BEGIN

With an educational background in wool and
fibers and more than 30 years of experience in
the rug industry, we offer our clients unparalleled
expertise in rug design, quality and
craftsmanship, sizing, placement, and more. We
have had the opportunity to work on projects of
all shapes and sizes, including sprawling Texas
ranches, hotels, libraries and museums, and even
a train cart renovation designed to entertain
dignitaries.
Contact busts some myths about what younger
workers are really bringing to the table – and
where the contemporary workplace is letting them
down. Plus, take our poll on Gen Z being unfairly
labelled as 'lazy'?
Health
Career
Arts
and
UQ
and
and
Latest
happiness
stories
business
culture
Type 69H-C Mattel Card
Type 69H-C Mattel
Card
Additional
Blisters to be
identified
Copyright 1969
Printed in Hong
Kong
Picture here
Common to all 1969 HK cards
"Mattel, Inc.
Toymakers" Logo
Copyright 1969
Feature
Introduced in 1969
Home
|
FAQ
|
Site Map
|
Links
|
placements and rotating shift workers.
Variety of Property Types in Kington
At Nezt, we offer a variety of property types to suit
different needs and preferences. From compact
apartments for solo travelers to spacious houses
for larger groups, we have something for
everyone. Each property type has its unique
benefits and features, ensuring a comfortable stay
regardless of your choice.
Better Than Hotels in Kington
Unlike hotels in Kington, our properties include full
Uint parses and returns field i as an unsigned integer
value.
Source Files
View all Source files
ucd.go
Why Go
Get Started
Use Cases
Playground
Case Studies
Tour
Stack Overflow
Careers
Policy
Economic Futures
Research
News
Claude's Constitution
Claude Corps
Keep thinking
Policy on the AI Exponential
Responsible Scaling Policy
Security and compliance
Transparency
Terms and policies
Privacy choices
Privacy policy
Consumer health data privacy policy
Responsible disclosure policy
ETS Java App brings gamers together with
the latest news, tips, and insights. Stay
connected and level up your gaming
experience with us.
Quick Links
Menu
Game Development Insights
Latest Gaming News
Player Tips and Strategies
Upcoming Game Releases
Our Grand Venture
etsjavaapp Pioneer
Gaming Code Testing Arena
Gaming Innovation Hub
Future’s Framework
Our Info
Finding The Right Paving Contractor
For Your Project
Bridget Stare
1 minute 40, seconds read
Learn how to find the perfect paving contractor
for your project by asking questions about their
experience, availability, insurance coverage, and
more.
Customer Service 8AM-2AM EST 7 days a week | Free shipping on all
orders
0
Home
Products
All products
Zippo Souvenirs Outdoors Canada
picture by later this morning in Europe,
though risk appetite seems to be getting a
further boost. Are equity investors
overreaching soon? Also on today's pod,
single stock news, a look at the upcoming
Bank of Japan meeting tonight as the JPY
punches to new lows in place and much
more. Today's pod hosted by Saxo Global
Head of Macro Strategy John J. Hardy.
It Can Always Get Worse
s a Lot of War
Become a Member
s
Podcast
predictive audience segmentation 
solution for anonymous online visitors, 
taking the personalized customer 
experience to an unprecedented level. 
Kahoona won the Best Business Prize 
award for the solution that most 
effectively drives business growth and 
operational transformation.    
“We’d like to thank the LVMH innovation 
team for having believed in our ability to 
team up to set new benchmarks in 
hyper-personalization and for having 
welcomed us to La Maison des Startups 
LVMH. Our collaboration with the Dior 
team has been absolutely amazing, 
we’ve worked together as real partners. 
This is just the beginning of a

END

Work task:
Your answer must consist solely of the lines above between the line holding "dignitaries." and the line holding "Gaming Innovation Hub", inclusive, copied exactly.

Solved problem:
dignitaries.
Contact busts some myths about what younger
workers are really bringing to the table – and
where the contemporary workplace is letting them
down. Plus, take our poll on Gen Z being unfairly
labelled as 'lazy'?
Health
Career
Arts
and
UQ
and
and
Latest
happiness
stories
business
culture
Type 69H-C Mattel Card
Type 69H-C Mattel
Card
Additional
Blisters to be
identified
Copyright 1969
Printed in Hong
Kong
Picture here
Common to all 1969 HK cards
"Mattel, Inc.
Toymakers" Logo
Copyright 1969
Feature
Introduced in 1969
Home
|
FAQ
|
Site Map
|
Links
|
placements and rotating shift workers.
Variety of Property Types in Kington
At Nezt, we offer a variety of property types to suit
different needs and preferences. From compact
apartments for solo travelers to spacious houses
for larger groups, we have something for
everyone. Each property type has its unique
benefits and features, ensuring a comfortable stay
regardless of your choice.
Better Than Hotels in Kington
Unlike hotels in Kington, our properties include full
Uint parses and returns field i as an unsigned integer
value.
Source Files
View all Source files
ucd.go
Why Go
Get Started
Use Cases
Playground
Case Studies
Tour
Stack Overflow
Careers
Policy
Economic Futures
Research
News
Claude's Constitution
Claude Corps
Keep thinking
Policy on the AI Exponential
Responsible Scaling Policy
Security and compliance
Transparency
Terms and policies
Privacy choices
Privacy policy
Consumer health data privacy policy
Responsible disclosure policy
ETS Java App brings gamers together with
the latest news, tips, and insights. Stay
connected and level up your gaming
experience with us.
Quick Links
Menu
Game Development Insights
Latest Gaming News
Player Tips and Strategies
Upcoming Game Releases
Our Grand Venture
etsjavaapp Pioneer
Gaming Code Testing Arena
Gaming Innovation Hub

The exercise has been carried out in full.